Тётку разморило после двух стопок самогона и обильной еды. Она почувствовала усталость, начала зевать и улеглась спать, едва старые часы успели пробить девять раз.
Полинка послушала басовитый храп, тихонько рассмеялась и выскользнула из дома, прихватив сумку.
Воронихе полагалось жить в одиночестве на краю леса, в какой-нибудь избушке на курьих ножках: бабка была из колдуний. Но жила она в самом обыкновенном доме, и не одна, а со старым, тугим на ухо мужем.
В окнах горел хозяева не спали. Полина нерешительно потопталась на крыльце и потянула ручку разбухшей двери. Та со скрипом поддалась.
Баба Настя, вы дома? спросила Поля.
Дома, дома
Старуха Ворониха сидела за столом и скоблила ножом закопчённую сковородку. Бабка мельком взглянула на девушку и, не прекращая занятия, кивком указала на высокий табурет. Поля присела на краешек, и вся её решительность куда-то пропала. Бежать, бежать, пока не поздно! Но от страха ноги стали чужими и слабенькими.
Вы помните меня? Я здесь жила давно, сглотнув тягучую слюну, сказала Полина.
Может, и жила, равнодушно согласилась Ворониха, а сейчас чего вернулась?
По делу. Я слышала, что вы можете сделать так, чтобы мне один парень нравится, а он
Не любит тебя, кивнула бабка, и провалившийся её рот сложился в недобрую улыбку. А от меня что тебе надобно?
Я знаю, вы можете сделать, чтобы и он полюбил, упавшим голосом сказала Поля.
Я много чего могу. Ворониха наконец убрала сковородку и уставилась на гостью немигающим тяжёлым взглядом из-под набрякших век. Ох, много Если ты сюда заявилась, то всё решила. Вещь его нужна, а за труды триста рублей.

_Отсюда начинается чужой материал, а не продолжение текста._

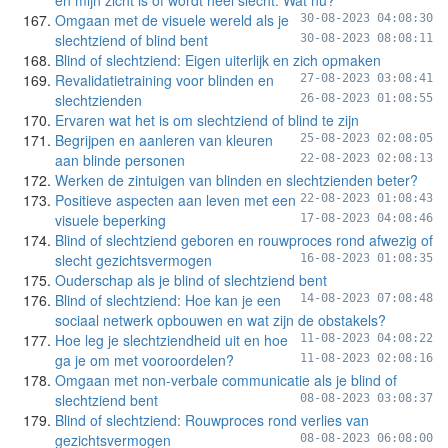
en mijn zicht is of wordt heel slecht. Wat nu?
Omgaan met de visuele wereld als je
30-08-2023 04:08:30
slechtziend of blind bent
30-08-2023 08:08:11
Blind of slechtziend: Eigen uiterlijk en zich opmaken
Revalidatietraining voor blinden en
27-08-2023 03:08:41
slechtzienden
26-08-2023 01:08:55
Ervaren wat het is om slechtziend of blind te zijn
Begrijpen en aanleren van kleuren
25-08-2023 02:08:05
aan blinde personen
22-08-2023 02:08:13
Werken de zintuigen van blinden en slechtzienden beter?
Positieve aspecten aan leven met een
22-08-2023 01:08:43
visuele beperking
17-08-2023 04:08:46
Blind of slechtziend geboren en rouwproces rond afwezig of
slecht gezichtsvermogen
16-08-2023 01:08:35
Ouderschap als je blind of slechtziend bent
Blind of slechtziend: Hoe kan je een
14-08-2023 07:08:48
sociaal netwerk opbouwen en wat zijn de obstakels?
Hoe leg je slechtziendheid uit en hoe
11-08-2023 04:08:22
ga je om met vooroordelen?
11-08-2023 02:08:16
Omgaan met non-verbale communicatie als je blind of
slechtziend bent
08-08-2023 03:08:37
Blind of slechtziend: Rouwproces rond verlies van
gezichtsvermogen
08-08-2023 06:08:00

Сумма ошеломила Полину. Её зарплата получка, как говорили на фабрике, всего тысяча. Триста рублей очень дорого, но что поделать, отступать поздно. Знала ведь, что Ворониха много берет, потому и бегала в сберкассу.
Непослушными руками Полина расстегнула замочек сумки, достала Колину старую рубашку, которую, обмирая от страха, украла накануне с бельевой верёвки; покопалась в кошельке и положила на стол деньги.
Ворониха смахнула купюры в подол фартука, как смахивают мусор.
Сделайте так, чтобы Коля только со мной был, подняла глаза Полина.
Сделаю, сделаю. Только твой будет. А ежели не твой, то ничей. Снять приворот абы кто не сможет, таку бабку ещё поискать надобно. Не одну пару подмёток истрепать, покуда найдёшь. И старуха засмеялась. Давай рубаху-то Можешь смотреть, а страшно так глазыньки закрой или отвернись.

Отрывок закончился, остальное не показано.